> [TASK PROMPT] Please repeat, exactly and without pictures, the lines of the entries below that run from the one containing "Новости (40, 2499)" through the one containing "CHAPEAU ROUGE".

> [DATA RECORDS]
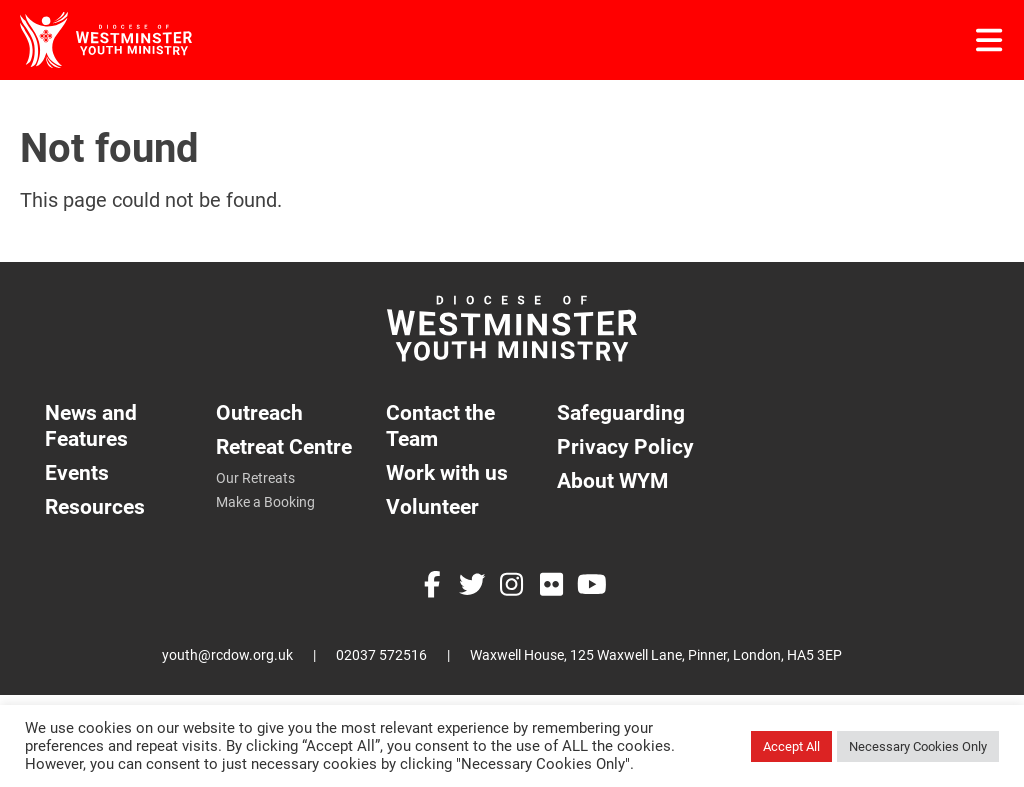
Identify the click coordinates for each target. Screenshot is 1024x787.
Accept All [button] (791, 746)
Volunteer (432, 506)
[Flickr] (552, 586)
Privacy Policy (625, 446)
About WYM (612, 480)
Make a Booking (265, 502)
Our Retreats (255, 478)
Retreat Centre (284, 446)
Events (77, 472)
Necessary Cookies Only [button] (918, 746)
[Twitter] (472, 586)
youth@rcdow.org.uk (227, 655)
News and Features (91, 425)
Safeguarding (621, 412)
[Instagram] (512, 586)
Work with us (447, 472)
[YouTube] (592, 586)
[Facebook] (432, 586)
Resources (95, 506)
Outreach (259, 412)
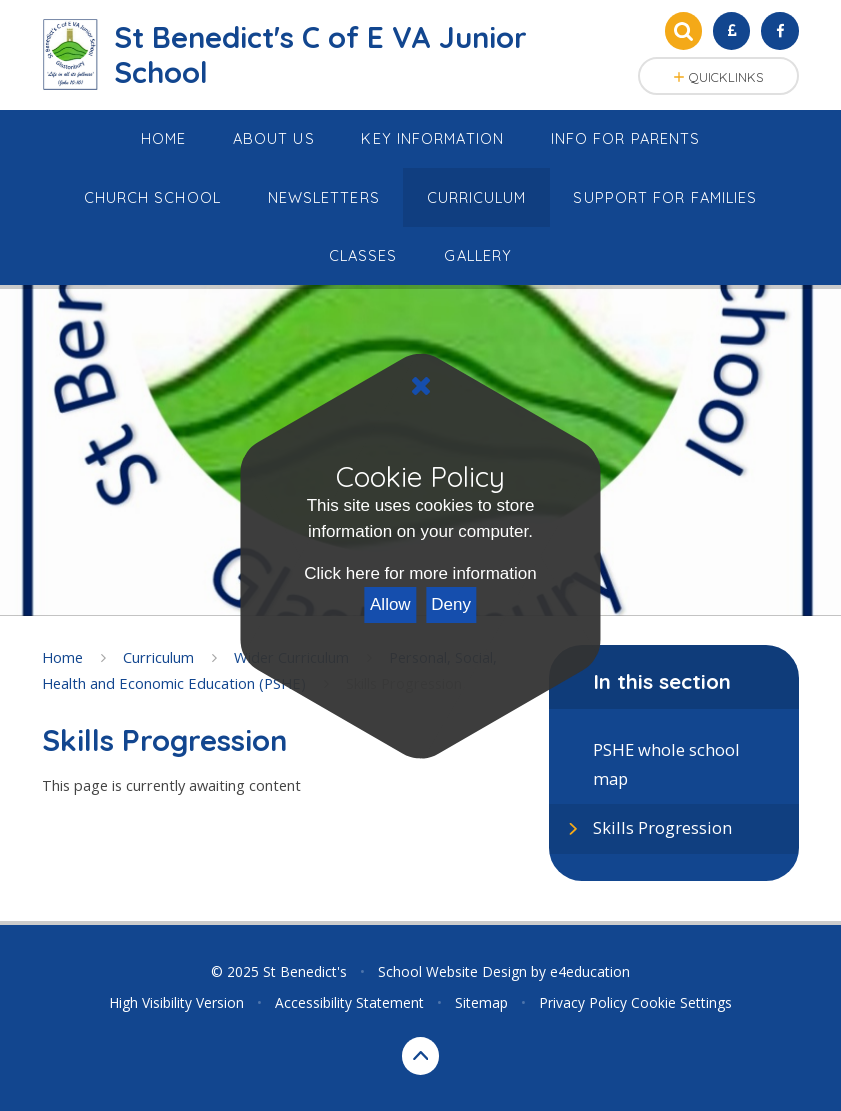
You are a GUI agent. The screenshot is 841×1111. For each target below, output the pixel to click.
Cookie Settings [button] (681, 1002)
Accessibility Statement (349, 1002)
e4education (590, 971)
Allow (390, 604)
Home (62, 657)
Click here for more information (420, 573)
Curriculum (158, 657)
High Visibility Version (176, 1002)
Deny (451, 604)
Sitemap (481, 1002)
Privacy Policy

...

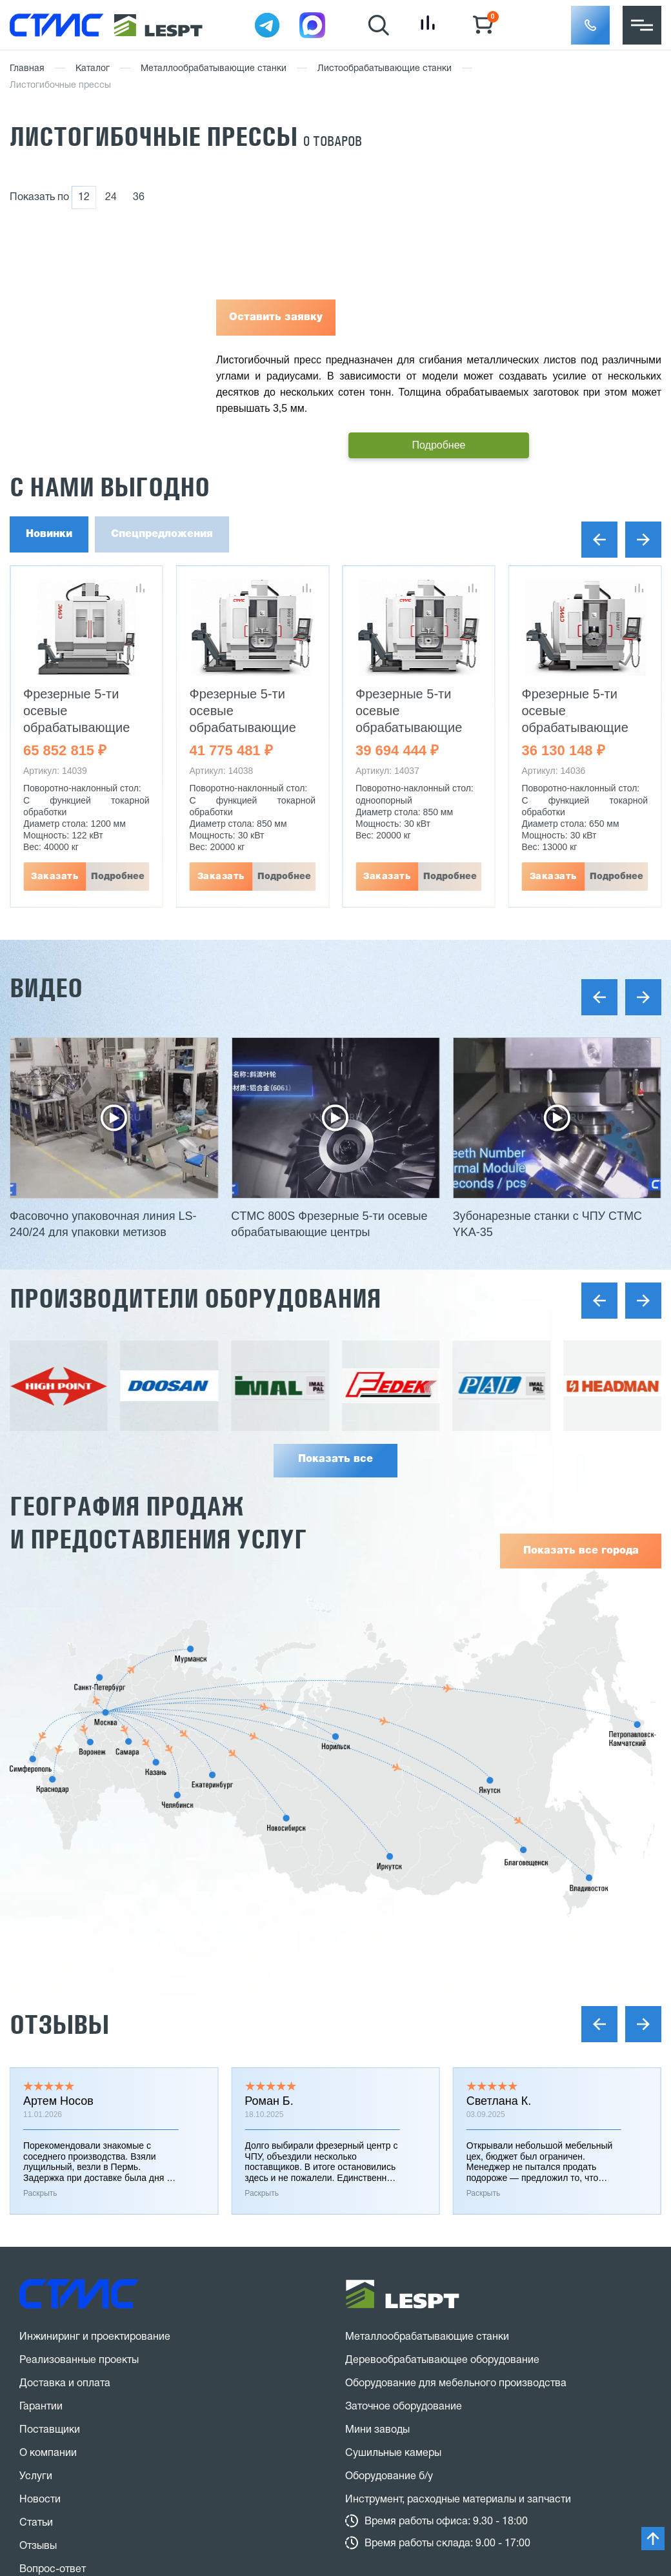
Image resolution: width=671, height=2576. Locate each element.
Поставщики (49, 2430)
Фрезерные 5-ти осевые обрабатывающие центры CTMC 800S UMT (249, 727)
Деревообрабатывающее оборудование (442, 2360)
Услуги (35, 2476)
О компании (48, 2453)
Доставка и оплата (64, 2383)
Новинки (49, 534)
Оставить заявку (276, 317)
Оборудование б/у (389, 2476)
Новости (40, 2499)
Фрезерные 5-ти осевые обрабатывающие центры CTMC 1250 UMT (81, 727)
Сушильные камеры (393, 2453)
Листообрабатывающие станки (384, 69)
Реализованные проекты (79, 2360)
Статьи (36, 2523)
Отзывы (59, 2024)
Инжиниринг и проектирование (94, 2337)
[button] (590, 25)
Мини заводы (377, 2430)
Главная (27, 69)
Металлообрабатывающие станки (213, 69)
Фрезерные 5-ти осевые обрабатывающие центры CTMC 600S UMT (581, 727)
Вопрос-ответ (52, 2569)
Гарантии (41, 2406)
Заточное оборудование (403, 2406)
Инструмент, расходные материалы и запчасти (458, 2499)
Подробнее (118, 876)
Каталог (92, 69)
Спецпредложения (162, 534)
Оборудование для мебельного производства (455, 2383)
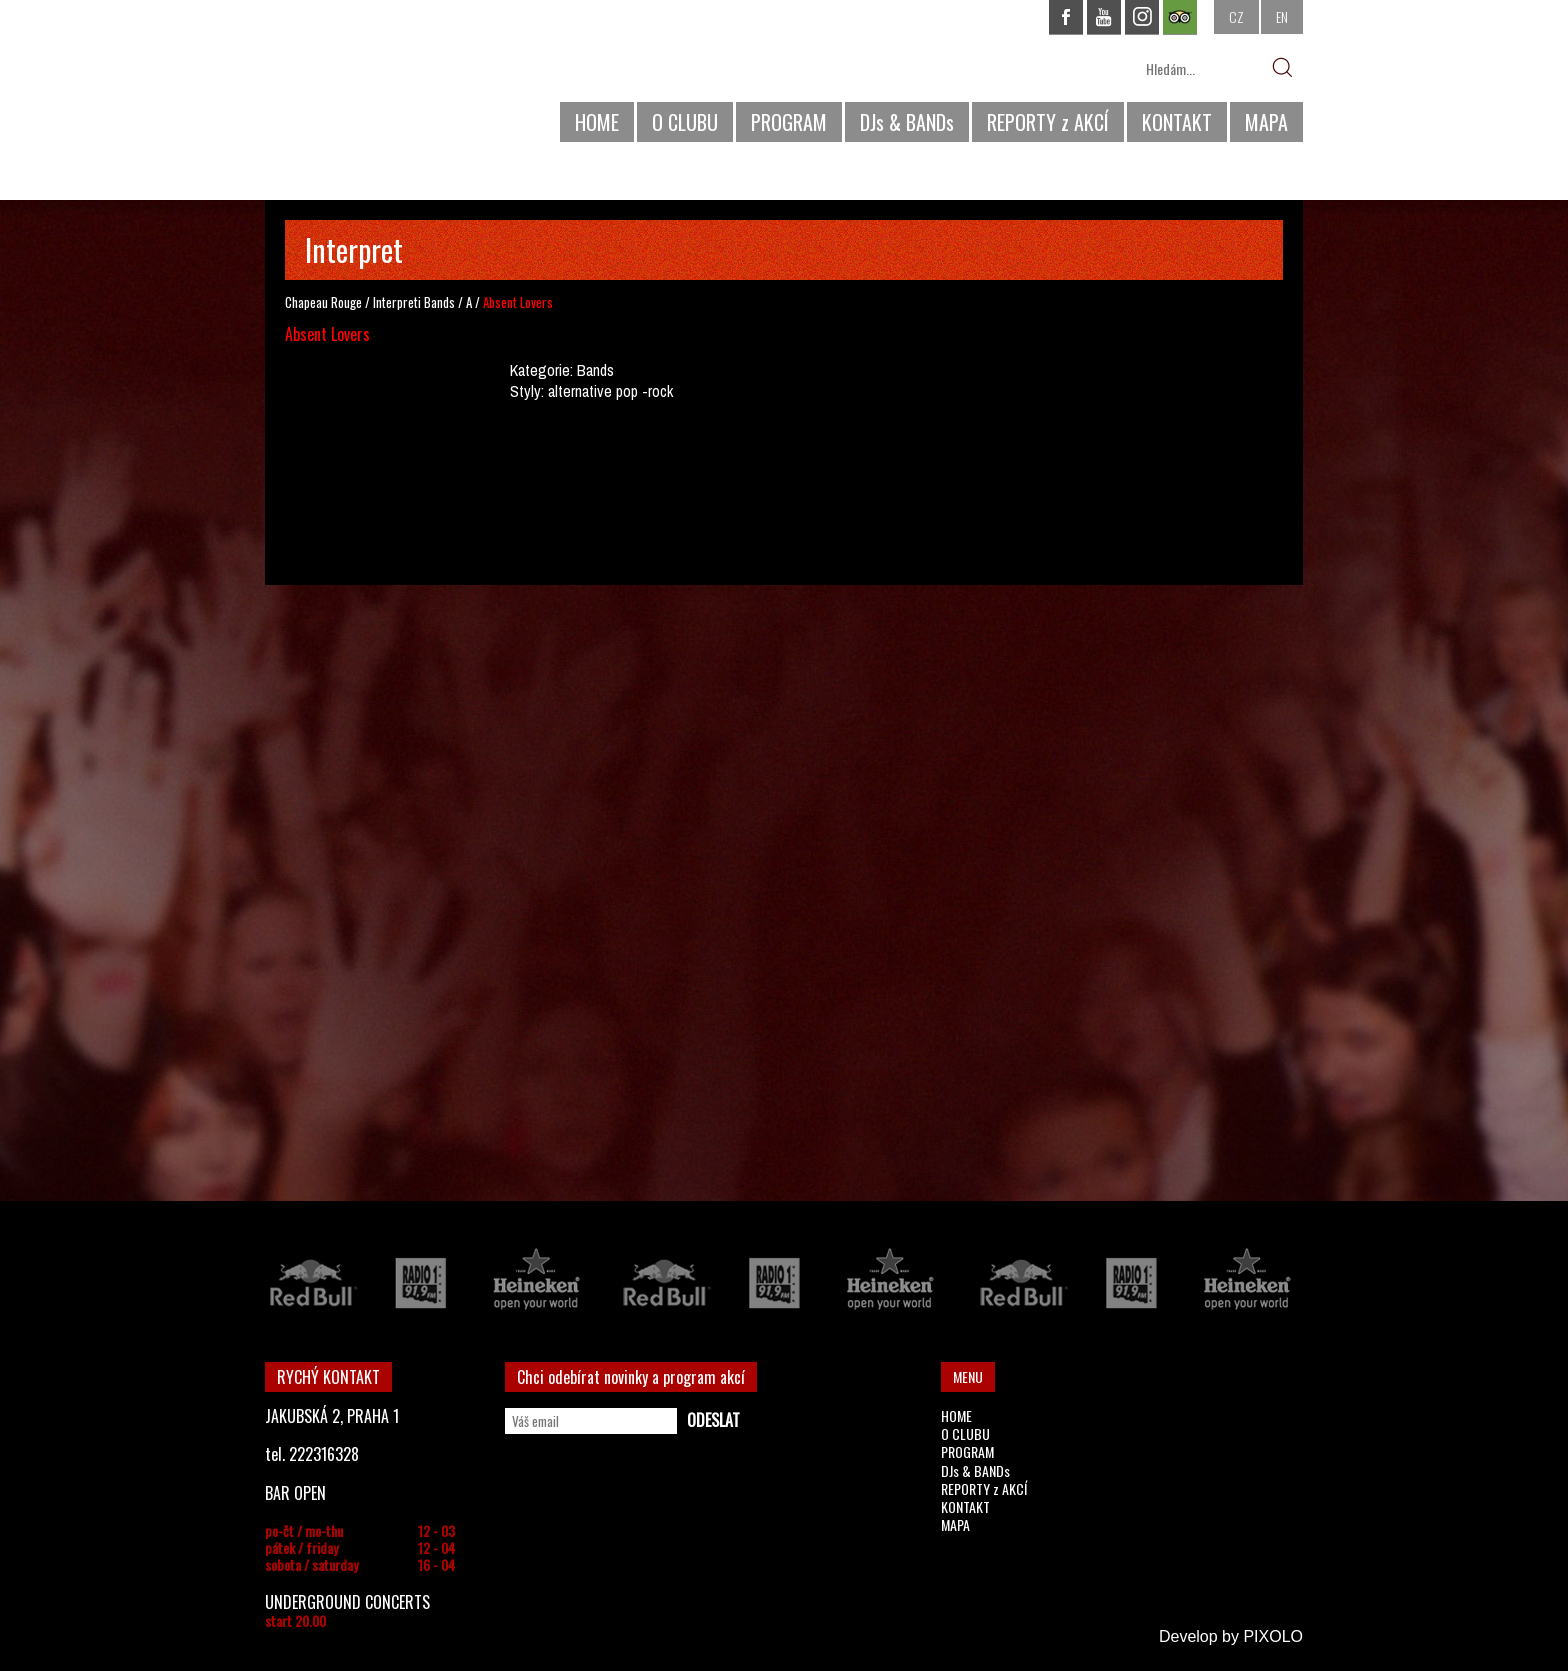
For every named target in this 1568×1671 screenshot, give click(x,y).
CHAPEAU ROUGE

...

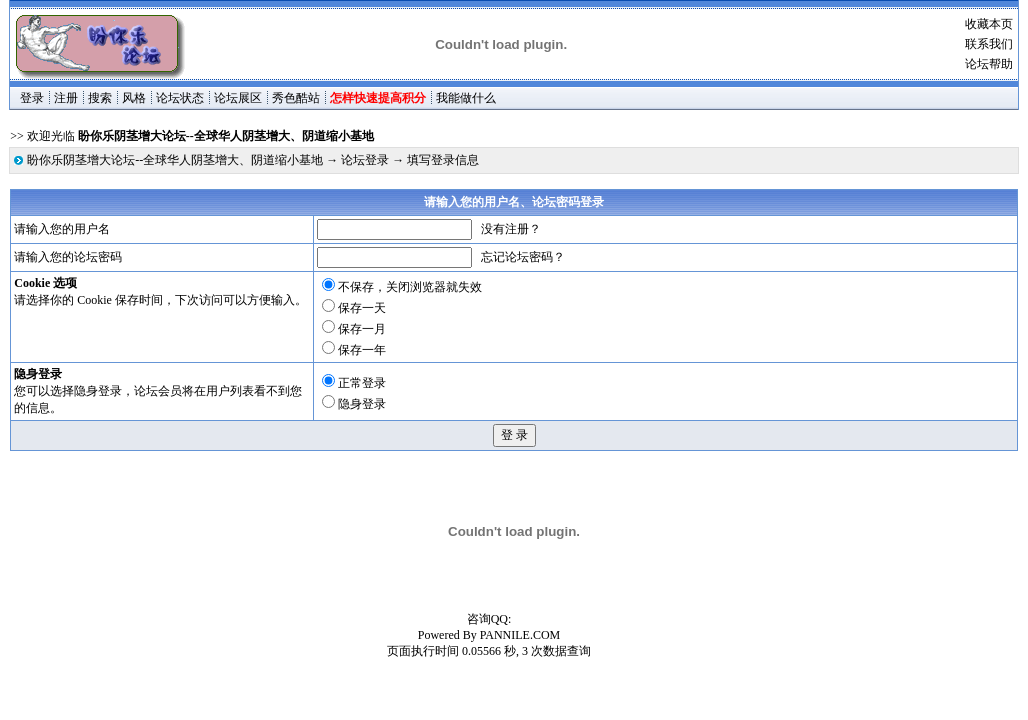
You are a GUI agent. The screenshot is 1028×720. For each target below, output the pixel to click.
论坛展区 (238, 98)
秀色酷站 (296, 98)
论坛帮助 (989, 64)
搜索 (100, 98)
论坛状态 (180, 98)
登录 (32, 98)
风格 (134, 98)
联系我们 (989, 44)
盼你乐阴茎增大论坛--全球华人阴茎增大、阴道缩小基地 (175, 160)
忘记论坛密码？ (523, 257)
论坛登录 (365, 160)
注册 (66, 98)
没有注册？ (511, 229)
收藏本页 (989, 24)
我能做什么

> [WRITTEN SOLUTION]
Новости (40, 2499)
Фрезерные 5-ти осевые обрабатывающие центры CTMC 1250 UMT (81, 727)
Сушильные камеры (393, 2453)
Листообрабатывающие станки (384, 69)
Реализованные проекты (79, 2360)
Статьи (36, 2523)
Отзывы (59, 2024)
Инжиниринг и проектирование (94, 2337)
[button] (590, 25)
Мини заводы (377, 2430)
Главная (27, 69)
Металлообрабатывающие станки (213, 69)
Фрезерные 5-ти осевые обрабатывающие центры CTMC 600S UMT (581, 727)
Вопрос-ответ (52, 2569)
Гарантии (41, 2406)
Заточное оборудование (403, 2406)
Инструмент, расходные материалы и запчасти (458, 2499)
Подробнее (118, 876)
Каталог (92, 69)
Спецпредложения (162, 534)
Оборудование для мебельного производства (455, 2383)
For every named target in this 1568×1671 screenshot, give click(x,y).
CHAPEAU ROUGE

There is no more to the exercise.